ValkeyEmbeddingRetriever
This is an embedding Retriever compatible with the Valkey Document Store.
| Most common position in a pipeline | 1. After a Text Embedder and before a ChatPromptBuilder or PromptBuilder in a RAG pipeline 2. The last component in a semantic search pipeline 3. After a Text Embedder and before an ExtractiveReader in an extractive QA pipeline |
| Mandatory init variables | document_store: An instance of a ValkeyDocumentStore |
| Mandatory run variables | query_embedding: A list of floats |
| Output variables | documents: A list of documents |
| API reference | Valkey |
| GitHub link | https://github.com/deepset-ai/haystack-core-integrations/tree/main/integrations/valkey |
Overview
The ValkeyEmbeddingRetriever is an embedding-based Retriever compatible with the ValkeyDocumentStore. It compares the query and Document embeddings and fetches the Documents most relevant to the query from the ValkeyDocumentStore based on vector similarity.
Parameters
When using the ValkeyEmbeddingRetriever in your system, ensure the query and Document embeddings are available. You can do so by adding a Document embedder to your indexing pipeline and a text embedder to your query pipeline.
In addition to the query_embedding, the ValkeyEmbeddingRetriever accepts other optional parameters, including top_k (the maximum number of Documents to retrieve) and filters to narrow down the search space.
Usage
Installation
To start using Valkey with Haystack, install the package with:
On its own
This Retriever needs an instance of ValkeyDocumentStore and indexed Documents to run.

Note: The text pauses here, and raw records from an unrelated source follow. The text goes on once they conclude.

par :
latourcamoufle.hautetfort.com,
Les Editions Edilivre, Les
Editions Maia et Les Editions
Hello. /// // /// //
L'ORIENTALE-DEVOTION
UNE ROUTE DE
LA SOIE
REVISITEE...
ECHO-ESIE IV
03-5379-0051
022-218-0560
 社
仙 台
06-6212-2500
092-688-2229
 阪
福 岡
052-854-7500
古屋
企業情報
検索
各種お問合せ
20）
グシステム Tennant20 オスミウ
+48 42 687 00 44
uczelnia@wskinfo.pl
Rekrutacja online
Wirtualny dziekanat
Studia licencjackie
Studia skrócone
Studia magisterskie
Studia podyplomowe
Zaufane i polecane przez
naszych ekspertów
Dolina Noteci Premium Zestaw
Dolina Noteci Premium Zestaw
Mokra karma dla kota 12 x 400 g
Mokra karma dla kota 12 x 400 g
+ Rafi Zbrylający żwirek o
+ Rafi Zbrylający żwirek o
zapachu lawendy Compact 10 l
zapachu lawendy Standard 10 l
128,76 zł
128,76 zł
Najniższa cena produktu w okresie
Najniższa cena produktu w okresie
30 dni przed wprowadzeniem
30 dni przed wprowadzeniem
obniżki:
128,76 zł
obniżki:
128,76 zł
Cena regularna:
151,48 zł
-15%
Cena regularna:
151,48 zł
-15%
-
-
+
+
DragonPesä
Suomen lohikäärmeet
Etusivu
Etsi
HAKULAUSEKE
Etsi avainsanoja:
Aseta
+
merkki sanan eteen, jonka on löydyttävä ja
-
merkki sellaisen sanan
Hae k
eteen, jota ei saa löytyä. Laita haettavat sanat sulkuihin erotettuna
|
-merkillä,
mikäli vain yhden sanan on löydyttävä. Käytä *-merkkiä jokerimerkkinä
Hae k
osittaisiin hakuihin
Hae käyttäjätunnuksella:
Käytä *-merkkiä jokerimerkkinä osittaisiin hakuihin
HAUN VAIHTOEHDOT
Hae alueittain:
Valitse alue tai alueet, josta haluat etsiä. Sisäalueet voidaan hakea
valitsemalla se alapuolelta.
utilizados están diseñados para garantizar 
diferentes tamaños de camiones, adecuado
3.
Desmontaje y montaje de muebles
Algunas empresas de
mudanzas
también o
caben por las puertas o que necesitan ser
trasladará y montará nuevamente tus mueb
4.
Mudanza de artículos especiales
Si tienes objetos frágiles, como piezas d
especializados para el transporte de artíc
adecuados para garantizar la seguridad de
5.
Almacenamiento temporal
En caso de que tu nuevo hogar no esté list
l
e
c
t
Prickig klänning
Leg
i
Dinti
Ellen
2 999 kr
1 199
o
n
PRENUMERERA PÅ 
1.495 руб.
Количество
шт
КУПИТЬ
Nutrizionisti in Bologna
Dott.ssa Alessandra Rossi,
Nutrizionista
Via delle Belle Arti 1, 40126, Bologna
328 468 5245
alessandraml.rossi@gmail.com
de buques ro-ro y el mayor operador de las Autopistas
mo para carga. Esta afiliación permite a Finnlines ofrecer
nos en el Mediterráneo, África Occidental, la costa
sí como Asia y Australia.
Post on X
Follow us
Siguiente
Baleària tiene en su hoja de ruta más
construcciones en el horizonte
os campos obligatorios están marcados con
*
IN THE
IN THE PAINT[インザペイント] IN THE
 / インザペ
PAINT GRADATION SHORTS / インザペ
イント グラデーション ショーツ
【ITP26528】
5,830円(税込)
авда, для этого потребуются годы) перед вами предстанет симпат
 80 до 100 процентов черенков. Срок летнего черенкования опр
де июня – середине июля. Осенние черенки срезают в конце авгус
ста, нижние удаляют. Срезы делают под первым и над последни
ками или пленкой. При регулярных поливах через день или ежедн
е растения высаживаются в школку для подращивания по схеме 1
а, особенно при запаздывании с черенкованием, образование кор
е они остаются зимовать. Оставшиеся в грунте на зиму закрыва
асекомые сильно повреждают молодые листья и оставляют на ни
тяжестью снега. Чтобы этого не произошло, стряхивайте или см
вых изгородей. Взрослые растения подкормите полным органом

from haystack_integrations.document_stores.valkey import ValkeyDocumentStore
from haystack_integrations.components.retrievers.valkey import ValkeyEmbeddingRetriever
document_store = ValkeyDocumentStore(
nodes_list=[("localhost", 6379)],
index_name="my_documents",
embedding_dim=768,
distance_metric="cosine",
)
retriever = ValkeyEmbeddingRetriever(document_store=document_store)
# Using a fake vector to keep the example simple
retriever.run(query_embedding=[0.1] * 768)
In a Pipeline
from haystack import Document, Pipeline
from haystack.components.embedders import (
SentenceTransformersDocumentEmbedder,
SentenceTransformersTextEmbedder,
)
from haystack.components.writers import DocumentWriter
from haystack_integrations.document_stores.valkey import ValkeyDocumentStore
from haystack_integrations.components.retrievers.valkey import ValkeyEmbeddingRetriever
document_store = ValkeyDocumentStore(
nodes_list=[("localhost", 6379)],
index_name="my_documents",
embedding_dim=768,
distance_metric="cosine",
)
documents = [
Document(content="There are over 7,000 languages spoken around the world today."),
Document(
content="Elephants have been observed to behave in a way that indicates a high level of self-awareness, such as recognizing themselves in mirrors.",
),
Document(
content="In certain parts of the world, like the Maldives, Puerto Rico, and San Diego, you can witness the phenomenon of bioluminescent waves.",
),
]
indexing = Pipeline()
indexing.add_component("embedder", SentenceTransformersDocumentEmbedder())
indexing.add_component("writer", DocumentWriter(document_store))
indexing.connect("embedder.documents", "writer.documents")
indexing.run({"embedder": {"documents": documents}})
query_pipeline = Pipeline()
query_pipeline.add_component("text_embedder", SentenceTransformersTextEmbedder())
query_pipeline.add_component(
"retriever",
ValkeyEmbeddingRetriever(document_store=document_store),
)
query_pipeline.connect("text_embedder.embedding", "retriever.query_embedding")
query = "How many languages are there?"
result = query_pipeline.run({"text_embedder": {"text": query}})
print(result["retriever"]["documents"][0])
For a full RAG example with ValkeyEmbeddingRetriever, see the ValkeyDocumentStore documentation.